Flora and the Penguin by Molly Idle

So I absolutely loved Molly Idle‘s Flora and the Penguin (2014, Chronicle). A wordless picture book about a little girl named Flora and a penguin, Flora and the Penguin is one of those books will love to read again and again.

Here’s what I LOVE about this book.

(1) It has no words. This aspect encourages readers to make their own meaning. I can see this book helping early readers learn to tell their own stories as they practice building oral language skills. I can also see older students working on visual text analysis as they study plot and reader response theory. What’s great about this book is that readers of all ages have to co-create meaning with the text, a central idea to Rosenblatt’s reader response theory.

(2) The paper flaps and multi-page spreads. They’re not on every page but when they do appear, they really help the reader become part of the narrative. Readers literally have to make the story happen. In addition to several flaps, the book contains a multi-page pull-out section at the story’s climax. Readers of all ages will enjoy these interactive features.

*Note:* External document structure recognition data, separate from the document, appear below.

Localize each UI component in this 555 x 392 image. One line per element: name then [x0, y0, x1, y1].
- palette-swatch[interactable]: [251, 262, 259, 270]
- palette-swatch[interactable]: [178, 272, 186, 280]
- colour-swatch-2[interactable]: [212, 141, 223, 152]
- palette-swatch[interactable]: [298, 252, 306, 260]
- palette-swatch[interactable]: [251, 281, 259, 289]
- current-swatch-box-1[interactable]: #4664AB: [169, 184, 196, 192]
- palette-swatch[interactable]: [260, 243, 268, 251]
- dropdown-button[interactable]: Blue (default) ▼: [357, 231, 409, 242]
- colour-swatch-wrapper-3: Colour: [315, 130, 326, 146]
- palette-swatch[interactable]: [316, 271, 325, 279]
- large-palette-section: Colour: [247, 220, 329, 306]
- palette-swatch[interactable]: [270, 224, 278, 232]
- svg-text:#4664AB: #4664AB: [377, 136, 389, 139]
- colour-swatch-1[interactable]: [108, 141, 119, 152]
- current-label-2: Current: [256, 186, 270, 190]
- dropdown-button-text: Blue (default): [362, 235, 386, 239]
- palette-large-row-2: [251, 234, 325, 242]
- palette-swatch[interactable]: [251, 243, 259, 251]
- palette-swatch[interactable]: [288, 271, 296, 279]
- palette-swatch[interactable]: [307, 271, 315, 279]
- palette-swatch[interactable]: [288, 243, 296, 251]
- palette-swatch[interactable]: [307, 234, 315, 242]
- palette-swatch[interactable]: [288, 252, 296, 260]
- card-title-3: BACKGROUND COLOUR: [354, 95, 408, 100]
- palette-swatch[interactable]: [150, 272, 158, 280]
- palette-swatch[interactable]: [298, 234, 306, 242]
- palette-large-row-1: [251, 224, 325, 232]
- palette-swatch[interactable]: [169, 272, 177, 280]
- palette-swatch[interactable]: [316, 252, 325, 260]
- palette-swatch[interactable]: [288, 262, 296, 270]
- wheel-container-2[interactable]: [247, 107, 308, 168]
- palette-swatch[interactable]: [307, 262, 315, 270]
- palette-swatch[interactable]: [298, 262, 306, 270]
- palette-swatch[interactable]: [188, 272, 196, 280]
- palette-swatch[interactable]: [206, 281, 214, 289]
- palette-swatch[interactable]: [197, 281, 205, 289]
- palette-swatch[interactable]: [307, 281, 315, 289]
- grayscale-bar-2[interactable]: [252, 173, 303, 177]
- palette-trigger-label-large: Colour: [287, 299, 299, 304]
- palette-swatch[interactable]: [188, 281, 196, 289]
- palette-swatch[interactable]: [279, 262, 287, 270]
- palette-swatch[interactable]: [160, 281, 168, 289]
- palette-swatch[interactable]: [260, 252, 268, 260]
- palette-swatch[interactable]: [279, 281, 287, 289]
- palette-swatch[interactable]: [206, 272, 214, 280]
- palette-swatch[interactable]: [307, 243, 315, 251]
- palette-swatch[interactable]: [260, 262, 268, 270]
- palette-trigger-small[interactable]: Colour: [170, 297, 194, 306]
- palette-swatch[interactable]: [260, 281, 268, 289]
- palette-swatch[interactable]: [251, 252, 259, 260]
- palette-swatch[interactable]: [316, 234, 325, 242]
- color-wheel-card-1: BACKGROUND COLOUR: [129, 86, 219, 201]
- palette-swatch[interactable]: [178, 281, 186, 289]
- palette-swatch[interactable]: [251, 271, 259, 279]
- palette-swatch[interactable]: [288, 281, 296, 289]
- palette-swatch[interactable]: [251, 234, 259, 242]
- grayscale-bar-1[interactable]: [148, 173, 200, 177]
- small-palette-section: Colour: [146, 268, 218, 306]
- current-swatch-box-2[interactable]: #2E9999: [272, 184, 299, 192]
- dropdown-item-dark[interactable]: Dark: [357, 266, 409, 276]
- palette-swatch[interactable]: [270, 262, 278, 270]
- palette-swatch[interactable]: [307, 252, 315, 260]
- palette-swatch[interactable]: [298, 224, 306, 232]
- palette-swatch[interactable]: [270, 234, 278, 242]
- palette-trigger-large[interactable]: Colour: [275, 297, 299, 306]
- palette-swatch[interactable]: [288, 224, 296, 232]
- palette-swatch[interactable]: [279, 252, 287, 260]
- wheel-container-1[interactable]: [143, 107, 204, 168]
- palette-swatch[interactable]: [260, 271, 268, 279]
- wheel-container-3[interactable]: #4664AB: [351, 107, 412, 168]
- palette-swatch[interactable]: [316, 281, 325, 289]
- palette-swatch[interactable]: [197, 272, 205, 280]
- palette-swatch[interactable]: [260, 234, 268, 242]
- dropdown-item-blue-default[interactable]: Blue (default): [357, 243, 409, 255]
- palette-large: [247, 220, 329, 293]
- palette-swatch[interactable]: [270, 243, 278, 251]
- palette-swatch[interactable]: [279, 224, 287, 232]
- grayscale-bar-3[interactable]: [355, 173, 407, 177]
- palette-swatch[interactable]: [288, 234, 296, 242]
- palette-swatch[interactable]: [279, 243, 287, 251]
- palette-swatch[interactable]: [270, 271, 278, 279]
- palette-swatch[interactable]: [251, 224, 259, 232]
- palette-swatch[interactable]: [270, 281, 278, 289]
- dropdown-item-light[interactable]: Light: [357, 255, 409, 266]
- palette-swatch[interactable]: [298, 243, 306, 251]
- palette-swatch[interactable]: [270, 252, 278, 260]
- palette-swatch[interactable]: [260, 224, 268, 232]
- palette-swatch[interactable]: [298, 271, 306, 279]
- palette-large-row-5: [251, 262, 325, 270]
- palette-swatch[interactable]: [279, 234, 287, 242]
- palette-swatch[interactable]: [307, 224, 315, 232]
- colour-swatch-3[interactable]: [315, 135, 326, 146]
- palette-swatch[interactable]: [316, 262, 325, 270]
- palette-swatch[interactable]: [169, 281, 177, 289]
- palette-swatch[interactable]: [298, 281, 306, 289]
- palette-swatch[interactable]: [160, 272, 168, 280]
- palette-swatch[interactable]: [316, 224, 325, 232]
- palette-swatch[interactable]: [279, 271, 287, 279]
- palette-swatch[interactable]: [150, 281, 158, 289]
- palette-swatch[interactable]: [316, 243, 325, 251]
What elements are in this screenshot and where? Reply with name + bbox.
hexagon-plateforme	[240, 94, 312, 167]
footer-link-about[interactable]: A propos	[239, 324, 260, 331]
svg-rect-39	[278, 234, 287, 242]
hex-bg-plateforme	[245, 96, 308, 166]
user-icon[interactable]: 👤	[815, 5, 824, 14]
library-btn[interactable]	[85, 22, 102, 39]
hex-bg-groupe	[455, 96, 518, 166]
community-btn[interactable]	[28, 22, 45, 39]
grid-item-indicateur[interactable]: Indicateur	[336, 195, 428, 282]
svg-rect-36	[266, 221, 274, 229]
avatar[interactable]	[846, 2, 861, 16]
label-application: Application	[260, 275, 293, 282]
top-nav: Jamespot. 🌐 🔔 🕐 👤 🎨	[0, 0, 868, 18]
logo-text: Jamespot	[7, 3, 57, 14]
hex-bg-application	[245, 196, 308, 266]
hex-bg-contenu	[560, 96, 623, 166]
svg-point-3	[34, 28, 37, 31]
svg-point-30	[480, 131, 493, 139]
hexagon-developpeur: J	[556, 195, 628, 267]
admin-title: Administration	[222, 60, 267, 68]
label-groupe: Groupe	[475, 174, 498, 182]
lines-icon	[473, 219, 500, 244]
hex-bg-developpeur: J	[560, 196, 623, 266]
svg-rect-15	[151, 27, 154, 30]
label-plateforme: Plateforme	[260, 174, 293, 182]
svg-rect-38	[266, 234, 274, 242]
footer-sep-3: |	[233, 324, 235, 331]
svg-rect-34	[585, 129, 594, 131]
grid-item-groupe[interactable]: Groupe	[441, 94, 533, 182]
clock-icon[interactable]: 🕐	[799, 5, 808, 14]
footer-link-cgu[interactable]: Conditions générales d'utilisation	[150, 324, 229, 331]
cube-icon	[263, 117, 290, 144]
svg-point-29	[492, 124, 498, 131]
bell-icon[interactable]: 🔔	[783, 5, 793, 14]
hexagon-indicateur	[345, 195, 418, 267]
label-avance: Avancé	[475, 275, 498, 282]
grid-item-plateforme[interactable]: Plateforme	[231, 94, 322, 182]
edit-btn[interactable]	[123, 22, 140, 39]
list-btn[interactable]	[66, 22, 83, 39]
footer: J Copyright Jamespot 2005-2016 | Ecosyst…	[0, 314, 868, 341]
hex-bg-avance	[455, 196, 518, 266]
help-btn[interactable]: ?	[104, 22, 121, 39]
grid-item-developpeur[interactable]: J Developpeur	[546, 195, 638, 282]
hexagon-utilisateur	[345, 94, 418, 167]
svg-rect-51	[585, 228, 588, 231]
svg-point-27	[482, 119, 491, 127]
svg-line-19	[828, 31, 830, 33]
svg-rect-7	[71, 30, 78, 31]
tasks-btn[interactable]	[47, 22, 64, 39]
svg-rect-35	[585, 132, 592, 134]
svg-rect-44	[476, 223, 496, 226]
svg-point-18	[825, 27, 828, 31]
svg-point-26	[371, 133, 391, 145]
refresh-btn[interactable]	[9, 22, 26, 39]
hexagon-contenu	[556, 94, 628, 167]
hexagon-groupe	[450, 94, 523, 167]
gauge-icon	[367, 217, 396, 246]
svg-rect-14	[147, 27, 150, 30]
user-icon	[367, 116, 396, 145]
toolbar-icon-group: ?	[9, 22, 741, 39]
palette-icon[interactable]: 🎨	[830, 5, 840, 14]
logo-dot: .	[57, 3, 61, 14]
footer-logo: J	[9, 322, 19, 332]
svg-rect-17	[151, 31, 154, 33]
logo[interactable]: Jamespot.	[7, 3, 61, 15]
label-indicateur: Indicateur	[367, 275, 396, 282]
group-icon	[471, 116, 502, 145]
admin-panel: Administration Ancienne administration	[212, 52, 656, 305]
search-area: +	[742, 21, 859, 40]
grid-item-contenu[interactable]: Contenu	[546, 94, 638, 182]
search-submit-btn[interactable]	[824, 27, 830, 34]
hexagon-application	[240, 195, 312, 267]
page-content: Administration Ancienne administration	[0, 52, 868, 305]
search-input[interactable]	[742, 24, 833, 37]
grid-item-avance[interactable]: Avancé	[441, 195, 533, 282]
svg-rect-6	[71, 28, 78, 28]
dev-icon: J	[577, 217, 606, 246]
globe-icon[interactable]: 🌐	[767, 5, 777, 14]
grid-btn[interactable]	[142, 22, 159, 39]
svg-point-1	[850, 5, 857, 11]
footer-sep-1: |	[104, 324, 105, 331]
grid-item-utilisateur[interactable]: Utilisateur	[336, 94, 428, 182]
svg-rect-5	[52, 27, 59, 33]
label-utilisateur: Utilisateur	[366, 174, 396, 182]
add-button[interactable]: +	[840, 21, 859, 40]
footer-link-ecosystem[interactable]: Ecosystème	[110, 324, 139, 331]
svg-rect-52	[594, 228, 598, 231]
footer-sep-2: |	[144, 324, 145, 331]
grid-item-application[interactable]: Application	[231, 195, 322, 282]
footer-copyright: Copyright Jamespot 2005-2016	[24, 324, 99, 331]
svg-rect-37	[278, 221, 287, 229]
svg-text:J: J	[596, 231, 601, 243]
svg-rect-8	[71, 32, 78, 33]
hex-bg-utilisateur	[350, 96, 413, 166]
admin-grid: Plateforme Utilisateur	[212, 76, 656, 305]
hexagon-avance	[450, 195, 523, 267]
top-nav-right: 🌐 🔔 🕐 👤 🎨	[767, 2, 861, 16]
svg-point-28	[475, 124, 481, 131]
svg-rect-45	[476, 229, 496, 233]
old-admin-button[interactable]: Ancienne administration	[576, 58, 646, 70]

(3) It’s calming. Although the book has all of the elements of what makes a good story (e.g. tension, climax, resolution), overall, it exudes a certain sense of calmness. I’m not sure if the lack of words makes us slow down and really enjoy what we’re reading. But there is something about having to narrate the story for yourself that makes you slow down and really appreciate the book. And I like this aspect of Flora and the Penguin.